A few days later, as the new Ukrainian regime adopted laws restricting the Russian language and culture of around 40% of the population, a crowd demonstrated in Crimea and 81 of the 83 elected members of the local parliament voted to hold a referendum on whether or not the Black Sea province should leave Ukraine and join Russia. Barack Obama declared any such referendum would, apparently, break international law - Scotland better watch out. The western media denounced it as a coup d'etat orchestrated by Russian President Putin and called for sanctions - some even suggesting some sort of vague military action Half a league, half a league onwards!
But while the chauvinistic Putin,a supreme nationalist himself, is no benign player in events, as so often is the case, our political and media class operate in complete ignorance of what they are pontificating about. The narrative put out in the West on events completely misrepresents the reality not only of current happenings but of the past too.

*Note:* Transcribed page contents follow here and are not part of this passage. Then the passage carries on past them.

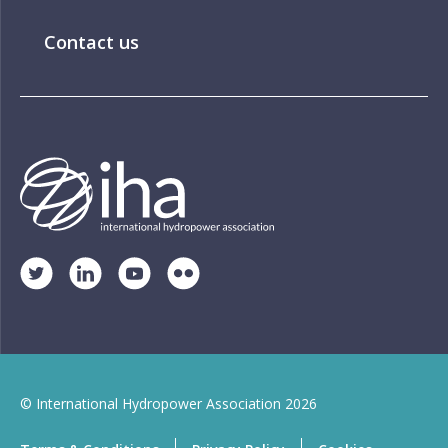
Contact us
© International Hydropower Association 2026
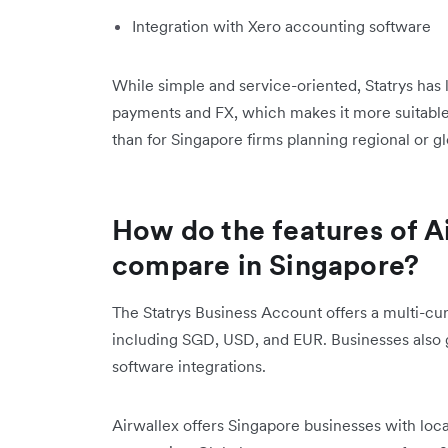
Integration with Xero accounting software
While simple and service-oriented, Statrys has
payments and FX, which makes it more suitable
than for Singapore firms planning regional or g
How do the features of A
compare in Singapore?
The Statrys Business Account offers a multi-cur
including SGD, USD, and EUR. Businesses also 
software integrations.
Airwallex offers Singapore businesses with loca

Not only did previous Western military adventures in the peninsula not go so well, Crimea's population is heavily Russian (around 60%), with significant minorities of Ukrainians (25%) and Tatars (13%). It is not surprising that most of the people living there might be concerned about the seizure of power in Ukraine by a coalition containing nationalists and neofacists. The intervention of Russian troops, which has led to the deaths of precisely no one, in sharp contrast to the seizure of power in Kiev, is in this context seen as extremely welcome by local people, apprehensive of the train of events.
But all the more unsurprising is the fact that they might want to be part of Russia - because, historically, they were for over two centuries. Previously, the Crimean peninsula was a province of the Ottoman Empire, part of the Tatar Khanate, a colony of Genoa and an outpost of the Byzantine Empire in turn.
|Crimea in history - from National Geographic HERE|
So now, facing a decidedly chauvinistic Ukrainian regime, the local parliament, which legally governs Crimea as an autonomous republic, is holding a referendum. As long as the vote is fairly held, how is there anything there that breaks international law? The parallel with, for example, the Scottish Government holding the independence referendum in September is strong and the ability of areas with a distinct identity and internal self-government to democratically secede is well-established around the world. Or is the West really so keen to defend Khrushchev's self-indulgent act from 60 years ago?
The outcome is not a foregone conclusion though probably fairly certain - reunion with Russia - but if so, it will be because the Russian majority will likely want that. And why not? Faced with the hostility of the new nationalist government in Kiev, they probably just want to go home.